Introduction
The Metallica concert in Tartu (Estonia) was held on July 18th of 2019 at the Raadi Airfield at the backside of the Estonian National Museum (ERM). The event was sold-out to 60.000 people (ERR, 2019). The municipality suggested to visitors use public transportation including the bike-sharing system and to improve mobility in the city during the event the bike-sharing system included a virtual dock station called "Metallica parkla" where visitors can leave their bikes near the venue.
The bike-sharing system in Tartu is a success in smart mobility. Bikes are efficient and make mobility easy around the city. The subscription is affordable and 500/750 bikes are electric. Stations are spread out around the city so you can move wherever you need. The system was launched on June 2019 and after one month of usage, it was used to improve mobility in a 60k people event. The system gives real-time data of users locking and unlocking bikes. No doubt, Tartu’s bike-sharing system is a success. If you are willing to know more about the system you can check the Tartu Smart Bike website.
I was curious about what the bike-sharing system data looks like so I started looking for it. When I found it and after a quick exploration it was a surprise for me to notice that July 18th of 2019 was available. I had no doubt to check how the bike-sharing system worked during the Metallica concert and this is the reason why this story was written.
Objective
- To visualize the bike-sharing system dynamics on July 18th of 2019 in Tartu highlighting Metallica concert moves
Data
Bike-sharing system tracking data
The data on bike-sharing system use on July 18th of 2019 can be found in the Estonian Open Data portal and it is available for public use. It actually provides more days in July and the data is given in two different files: locations for GPS tracking data, and routes for Origin-Destination between bike stations. Files are given in .csv format.

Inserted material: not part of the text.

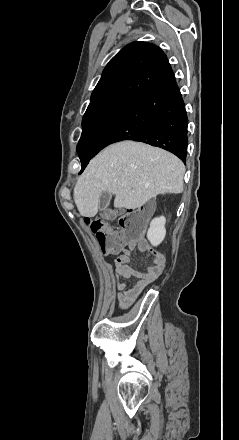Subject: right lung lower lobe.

- LICENSE – The data is under the license Creative Commons Attribution-ShareAlike 3.0 Unported (CC-BY-SA 3.0) and we are free to share, copy, redistribute, adapt, remix, or built upon even for commercial purposes.
Outcomes
- A web map with KeplerGl showing the bike movements to the Metallica concert’s bike station

- A static map with QGIS showing the bike movements to the Metallica concert’s bike station

Join my stories
If you want to see more of my tutorials join me on Medium:
Analysis
To start this Python workflow start cloning this repository with the necessary data. It contains an empty notebook as a template that you can use to follow this practice.
Clone this Repository:
In this practice, I am using Anaconda free version. Be sure that your environment has installed the needed libraries. I used in this analysis: geopandas 0.9.0, movingpandas 0.8rc1, keplergl 0.3.2 , and NumPy 1.21.5.

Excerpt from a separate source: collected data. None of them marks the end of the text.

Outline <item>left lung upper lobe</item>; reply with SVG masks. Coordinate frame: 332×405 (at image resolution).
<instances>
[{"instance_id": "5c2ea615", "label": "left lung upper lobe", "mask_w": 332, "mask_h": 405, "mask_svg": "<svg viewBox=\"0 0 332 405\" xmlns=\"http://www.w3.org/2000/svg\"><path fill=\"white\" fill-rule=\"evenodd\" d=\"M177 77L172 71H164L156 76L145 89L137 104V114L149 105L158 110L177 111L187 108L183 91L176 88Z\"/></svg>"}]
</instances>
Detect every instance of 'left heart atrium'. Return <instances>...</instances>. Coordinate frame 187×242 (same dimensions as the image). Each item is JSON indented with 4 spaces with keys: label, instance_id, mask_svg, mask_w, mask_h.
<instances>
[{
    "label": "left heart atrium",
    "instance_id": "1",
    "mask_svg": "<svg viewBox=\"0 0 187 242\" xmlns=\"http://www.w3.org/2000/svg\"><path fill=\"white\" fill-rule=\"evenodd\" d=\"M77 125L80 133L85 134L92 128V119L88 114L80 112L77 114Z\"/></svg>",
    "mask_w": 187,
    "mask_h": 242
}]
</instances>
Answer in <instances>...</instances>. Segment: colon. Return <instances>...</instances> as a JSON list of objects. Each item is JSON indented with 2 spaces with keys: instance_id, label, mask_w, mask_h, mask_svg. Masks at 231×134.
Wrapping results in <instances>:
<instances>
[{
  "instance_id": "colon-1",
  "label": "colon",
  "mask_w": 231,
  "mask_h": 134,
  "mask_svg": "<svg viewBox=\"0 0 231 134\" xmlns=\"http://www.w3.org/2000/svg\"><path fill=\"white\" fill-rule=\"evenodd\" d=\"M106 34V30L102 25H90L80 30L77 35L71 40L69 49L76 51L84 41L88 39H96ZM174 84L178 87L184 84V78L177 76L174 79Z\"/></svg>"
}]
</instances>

Let’s import the libraries
# for Geospatial analysis
import geopandas as gpd
import pandas as pd
import numpy as np
# for trajectories visualization
import movingpandas as mpd
# for visualization
from keplergl import KeplerGl
# for Folders
import os
import warnings
warnings.filterwarnings('ignore')
Now, let’s create a folder for our final map and outputs
if not os.path.exists('root'):
os.makedirs('root')
if not os.path.exists('output'):
os.makedirs('output')
Visualizing the GPS tracking data
We will start reading the file with the GPS tracking of the bike users.
# reading the locations file
locations = pd.read_csv(r'data/locations_20190718.csv')
locations.head()
When you check locations['coord_date'].unique()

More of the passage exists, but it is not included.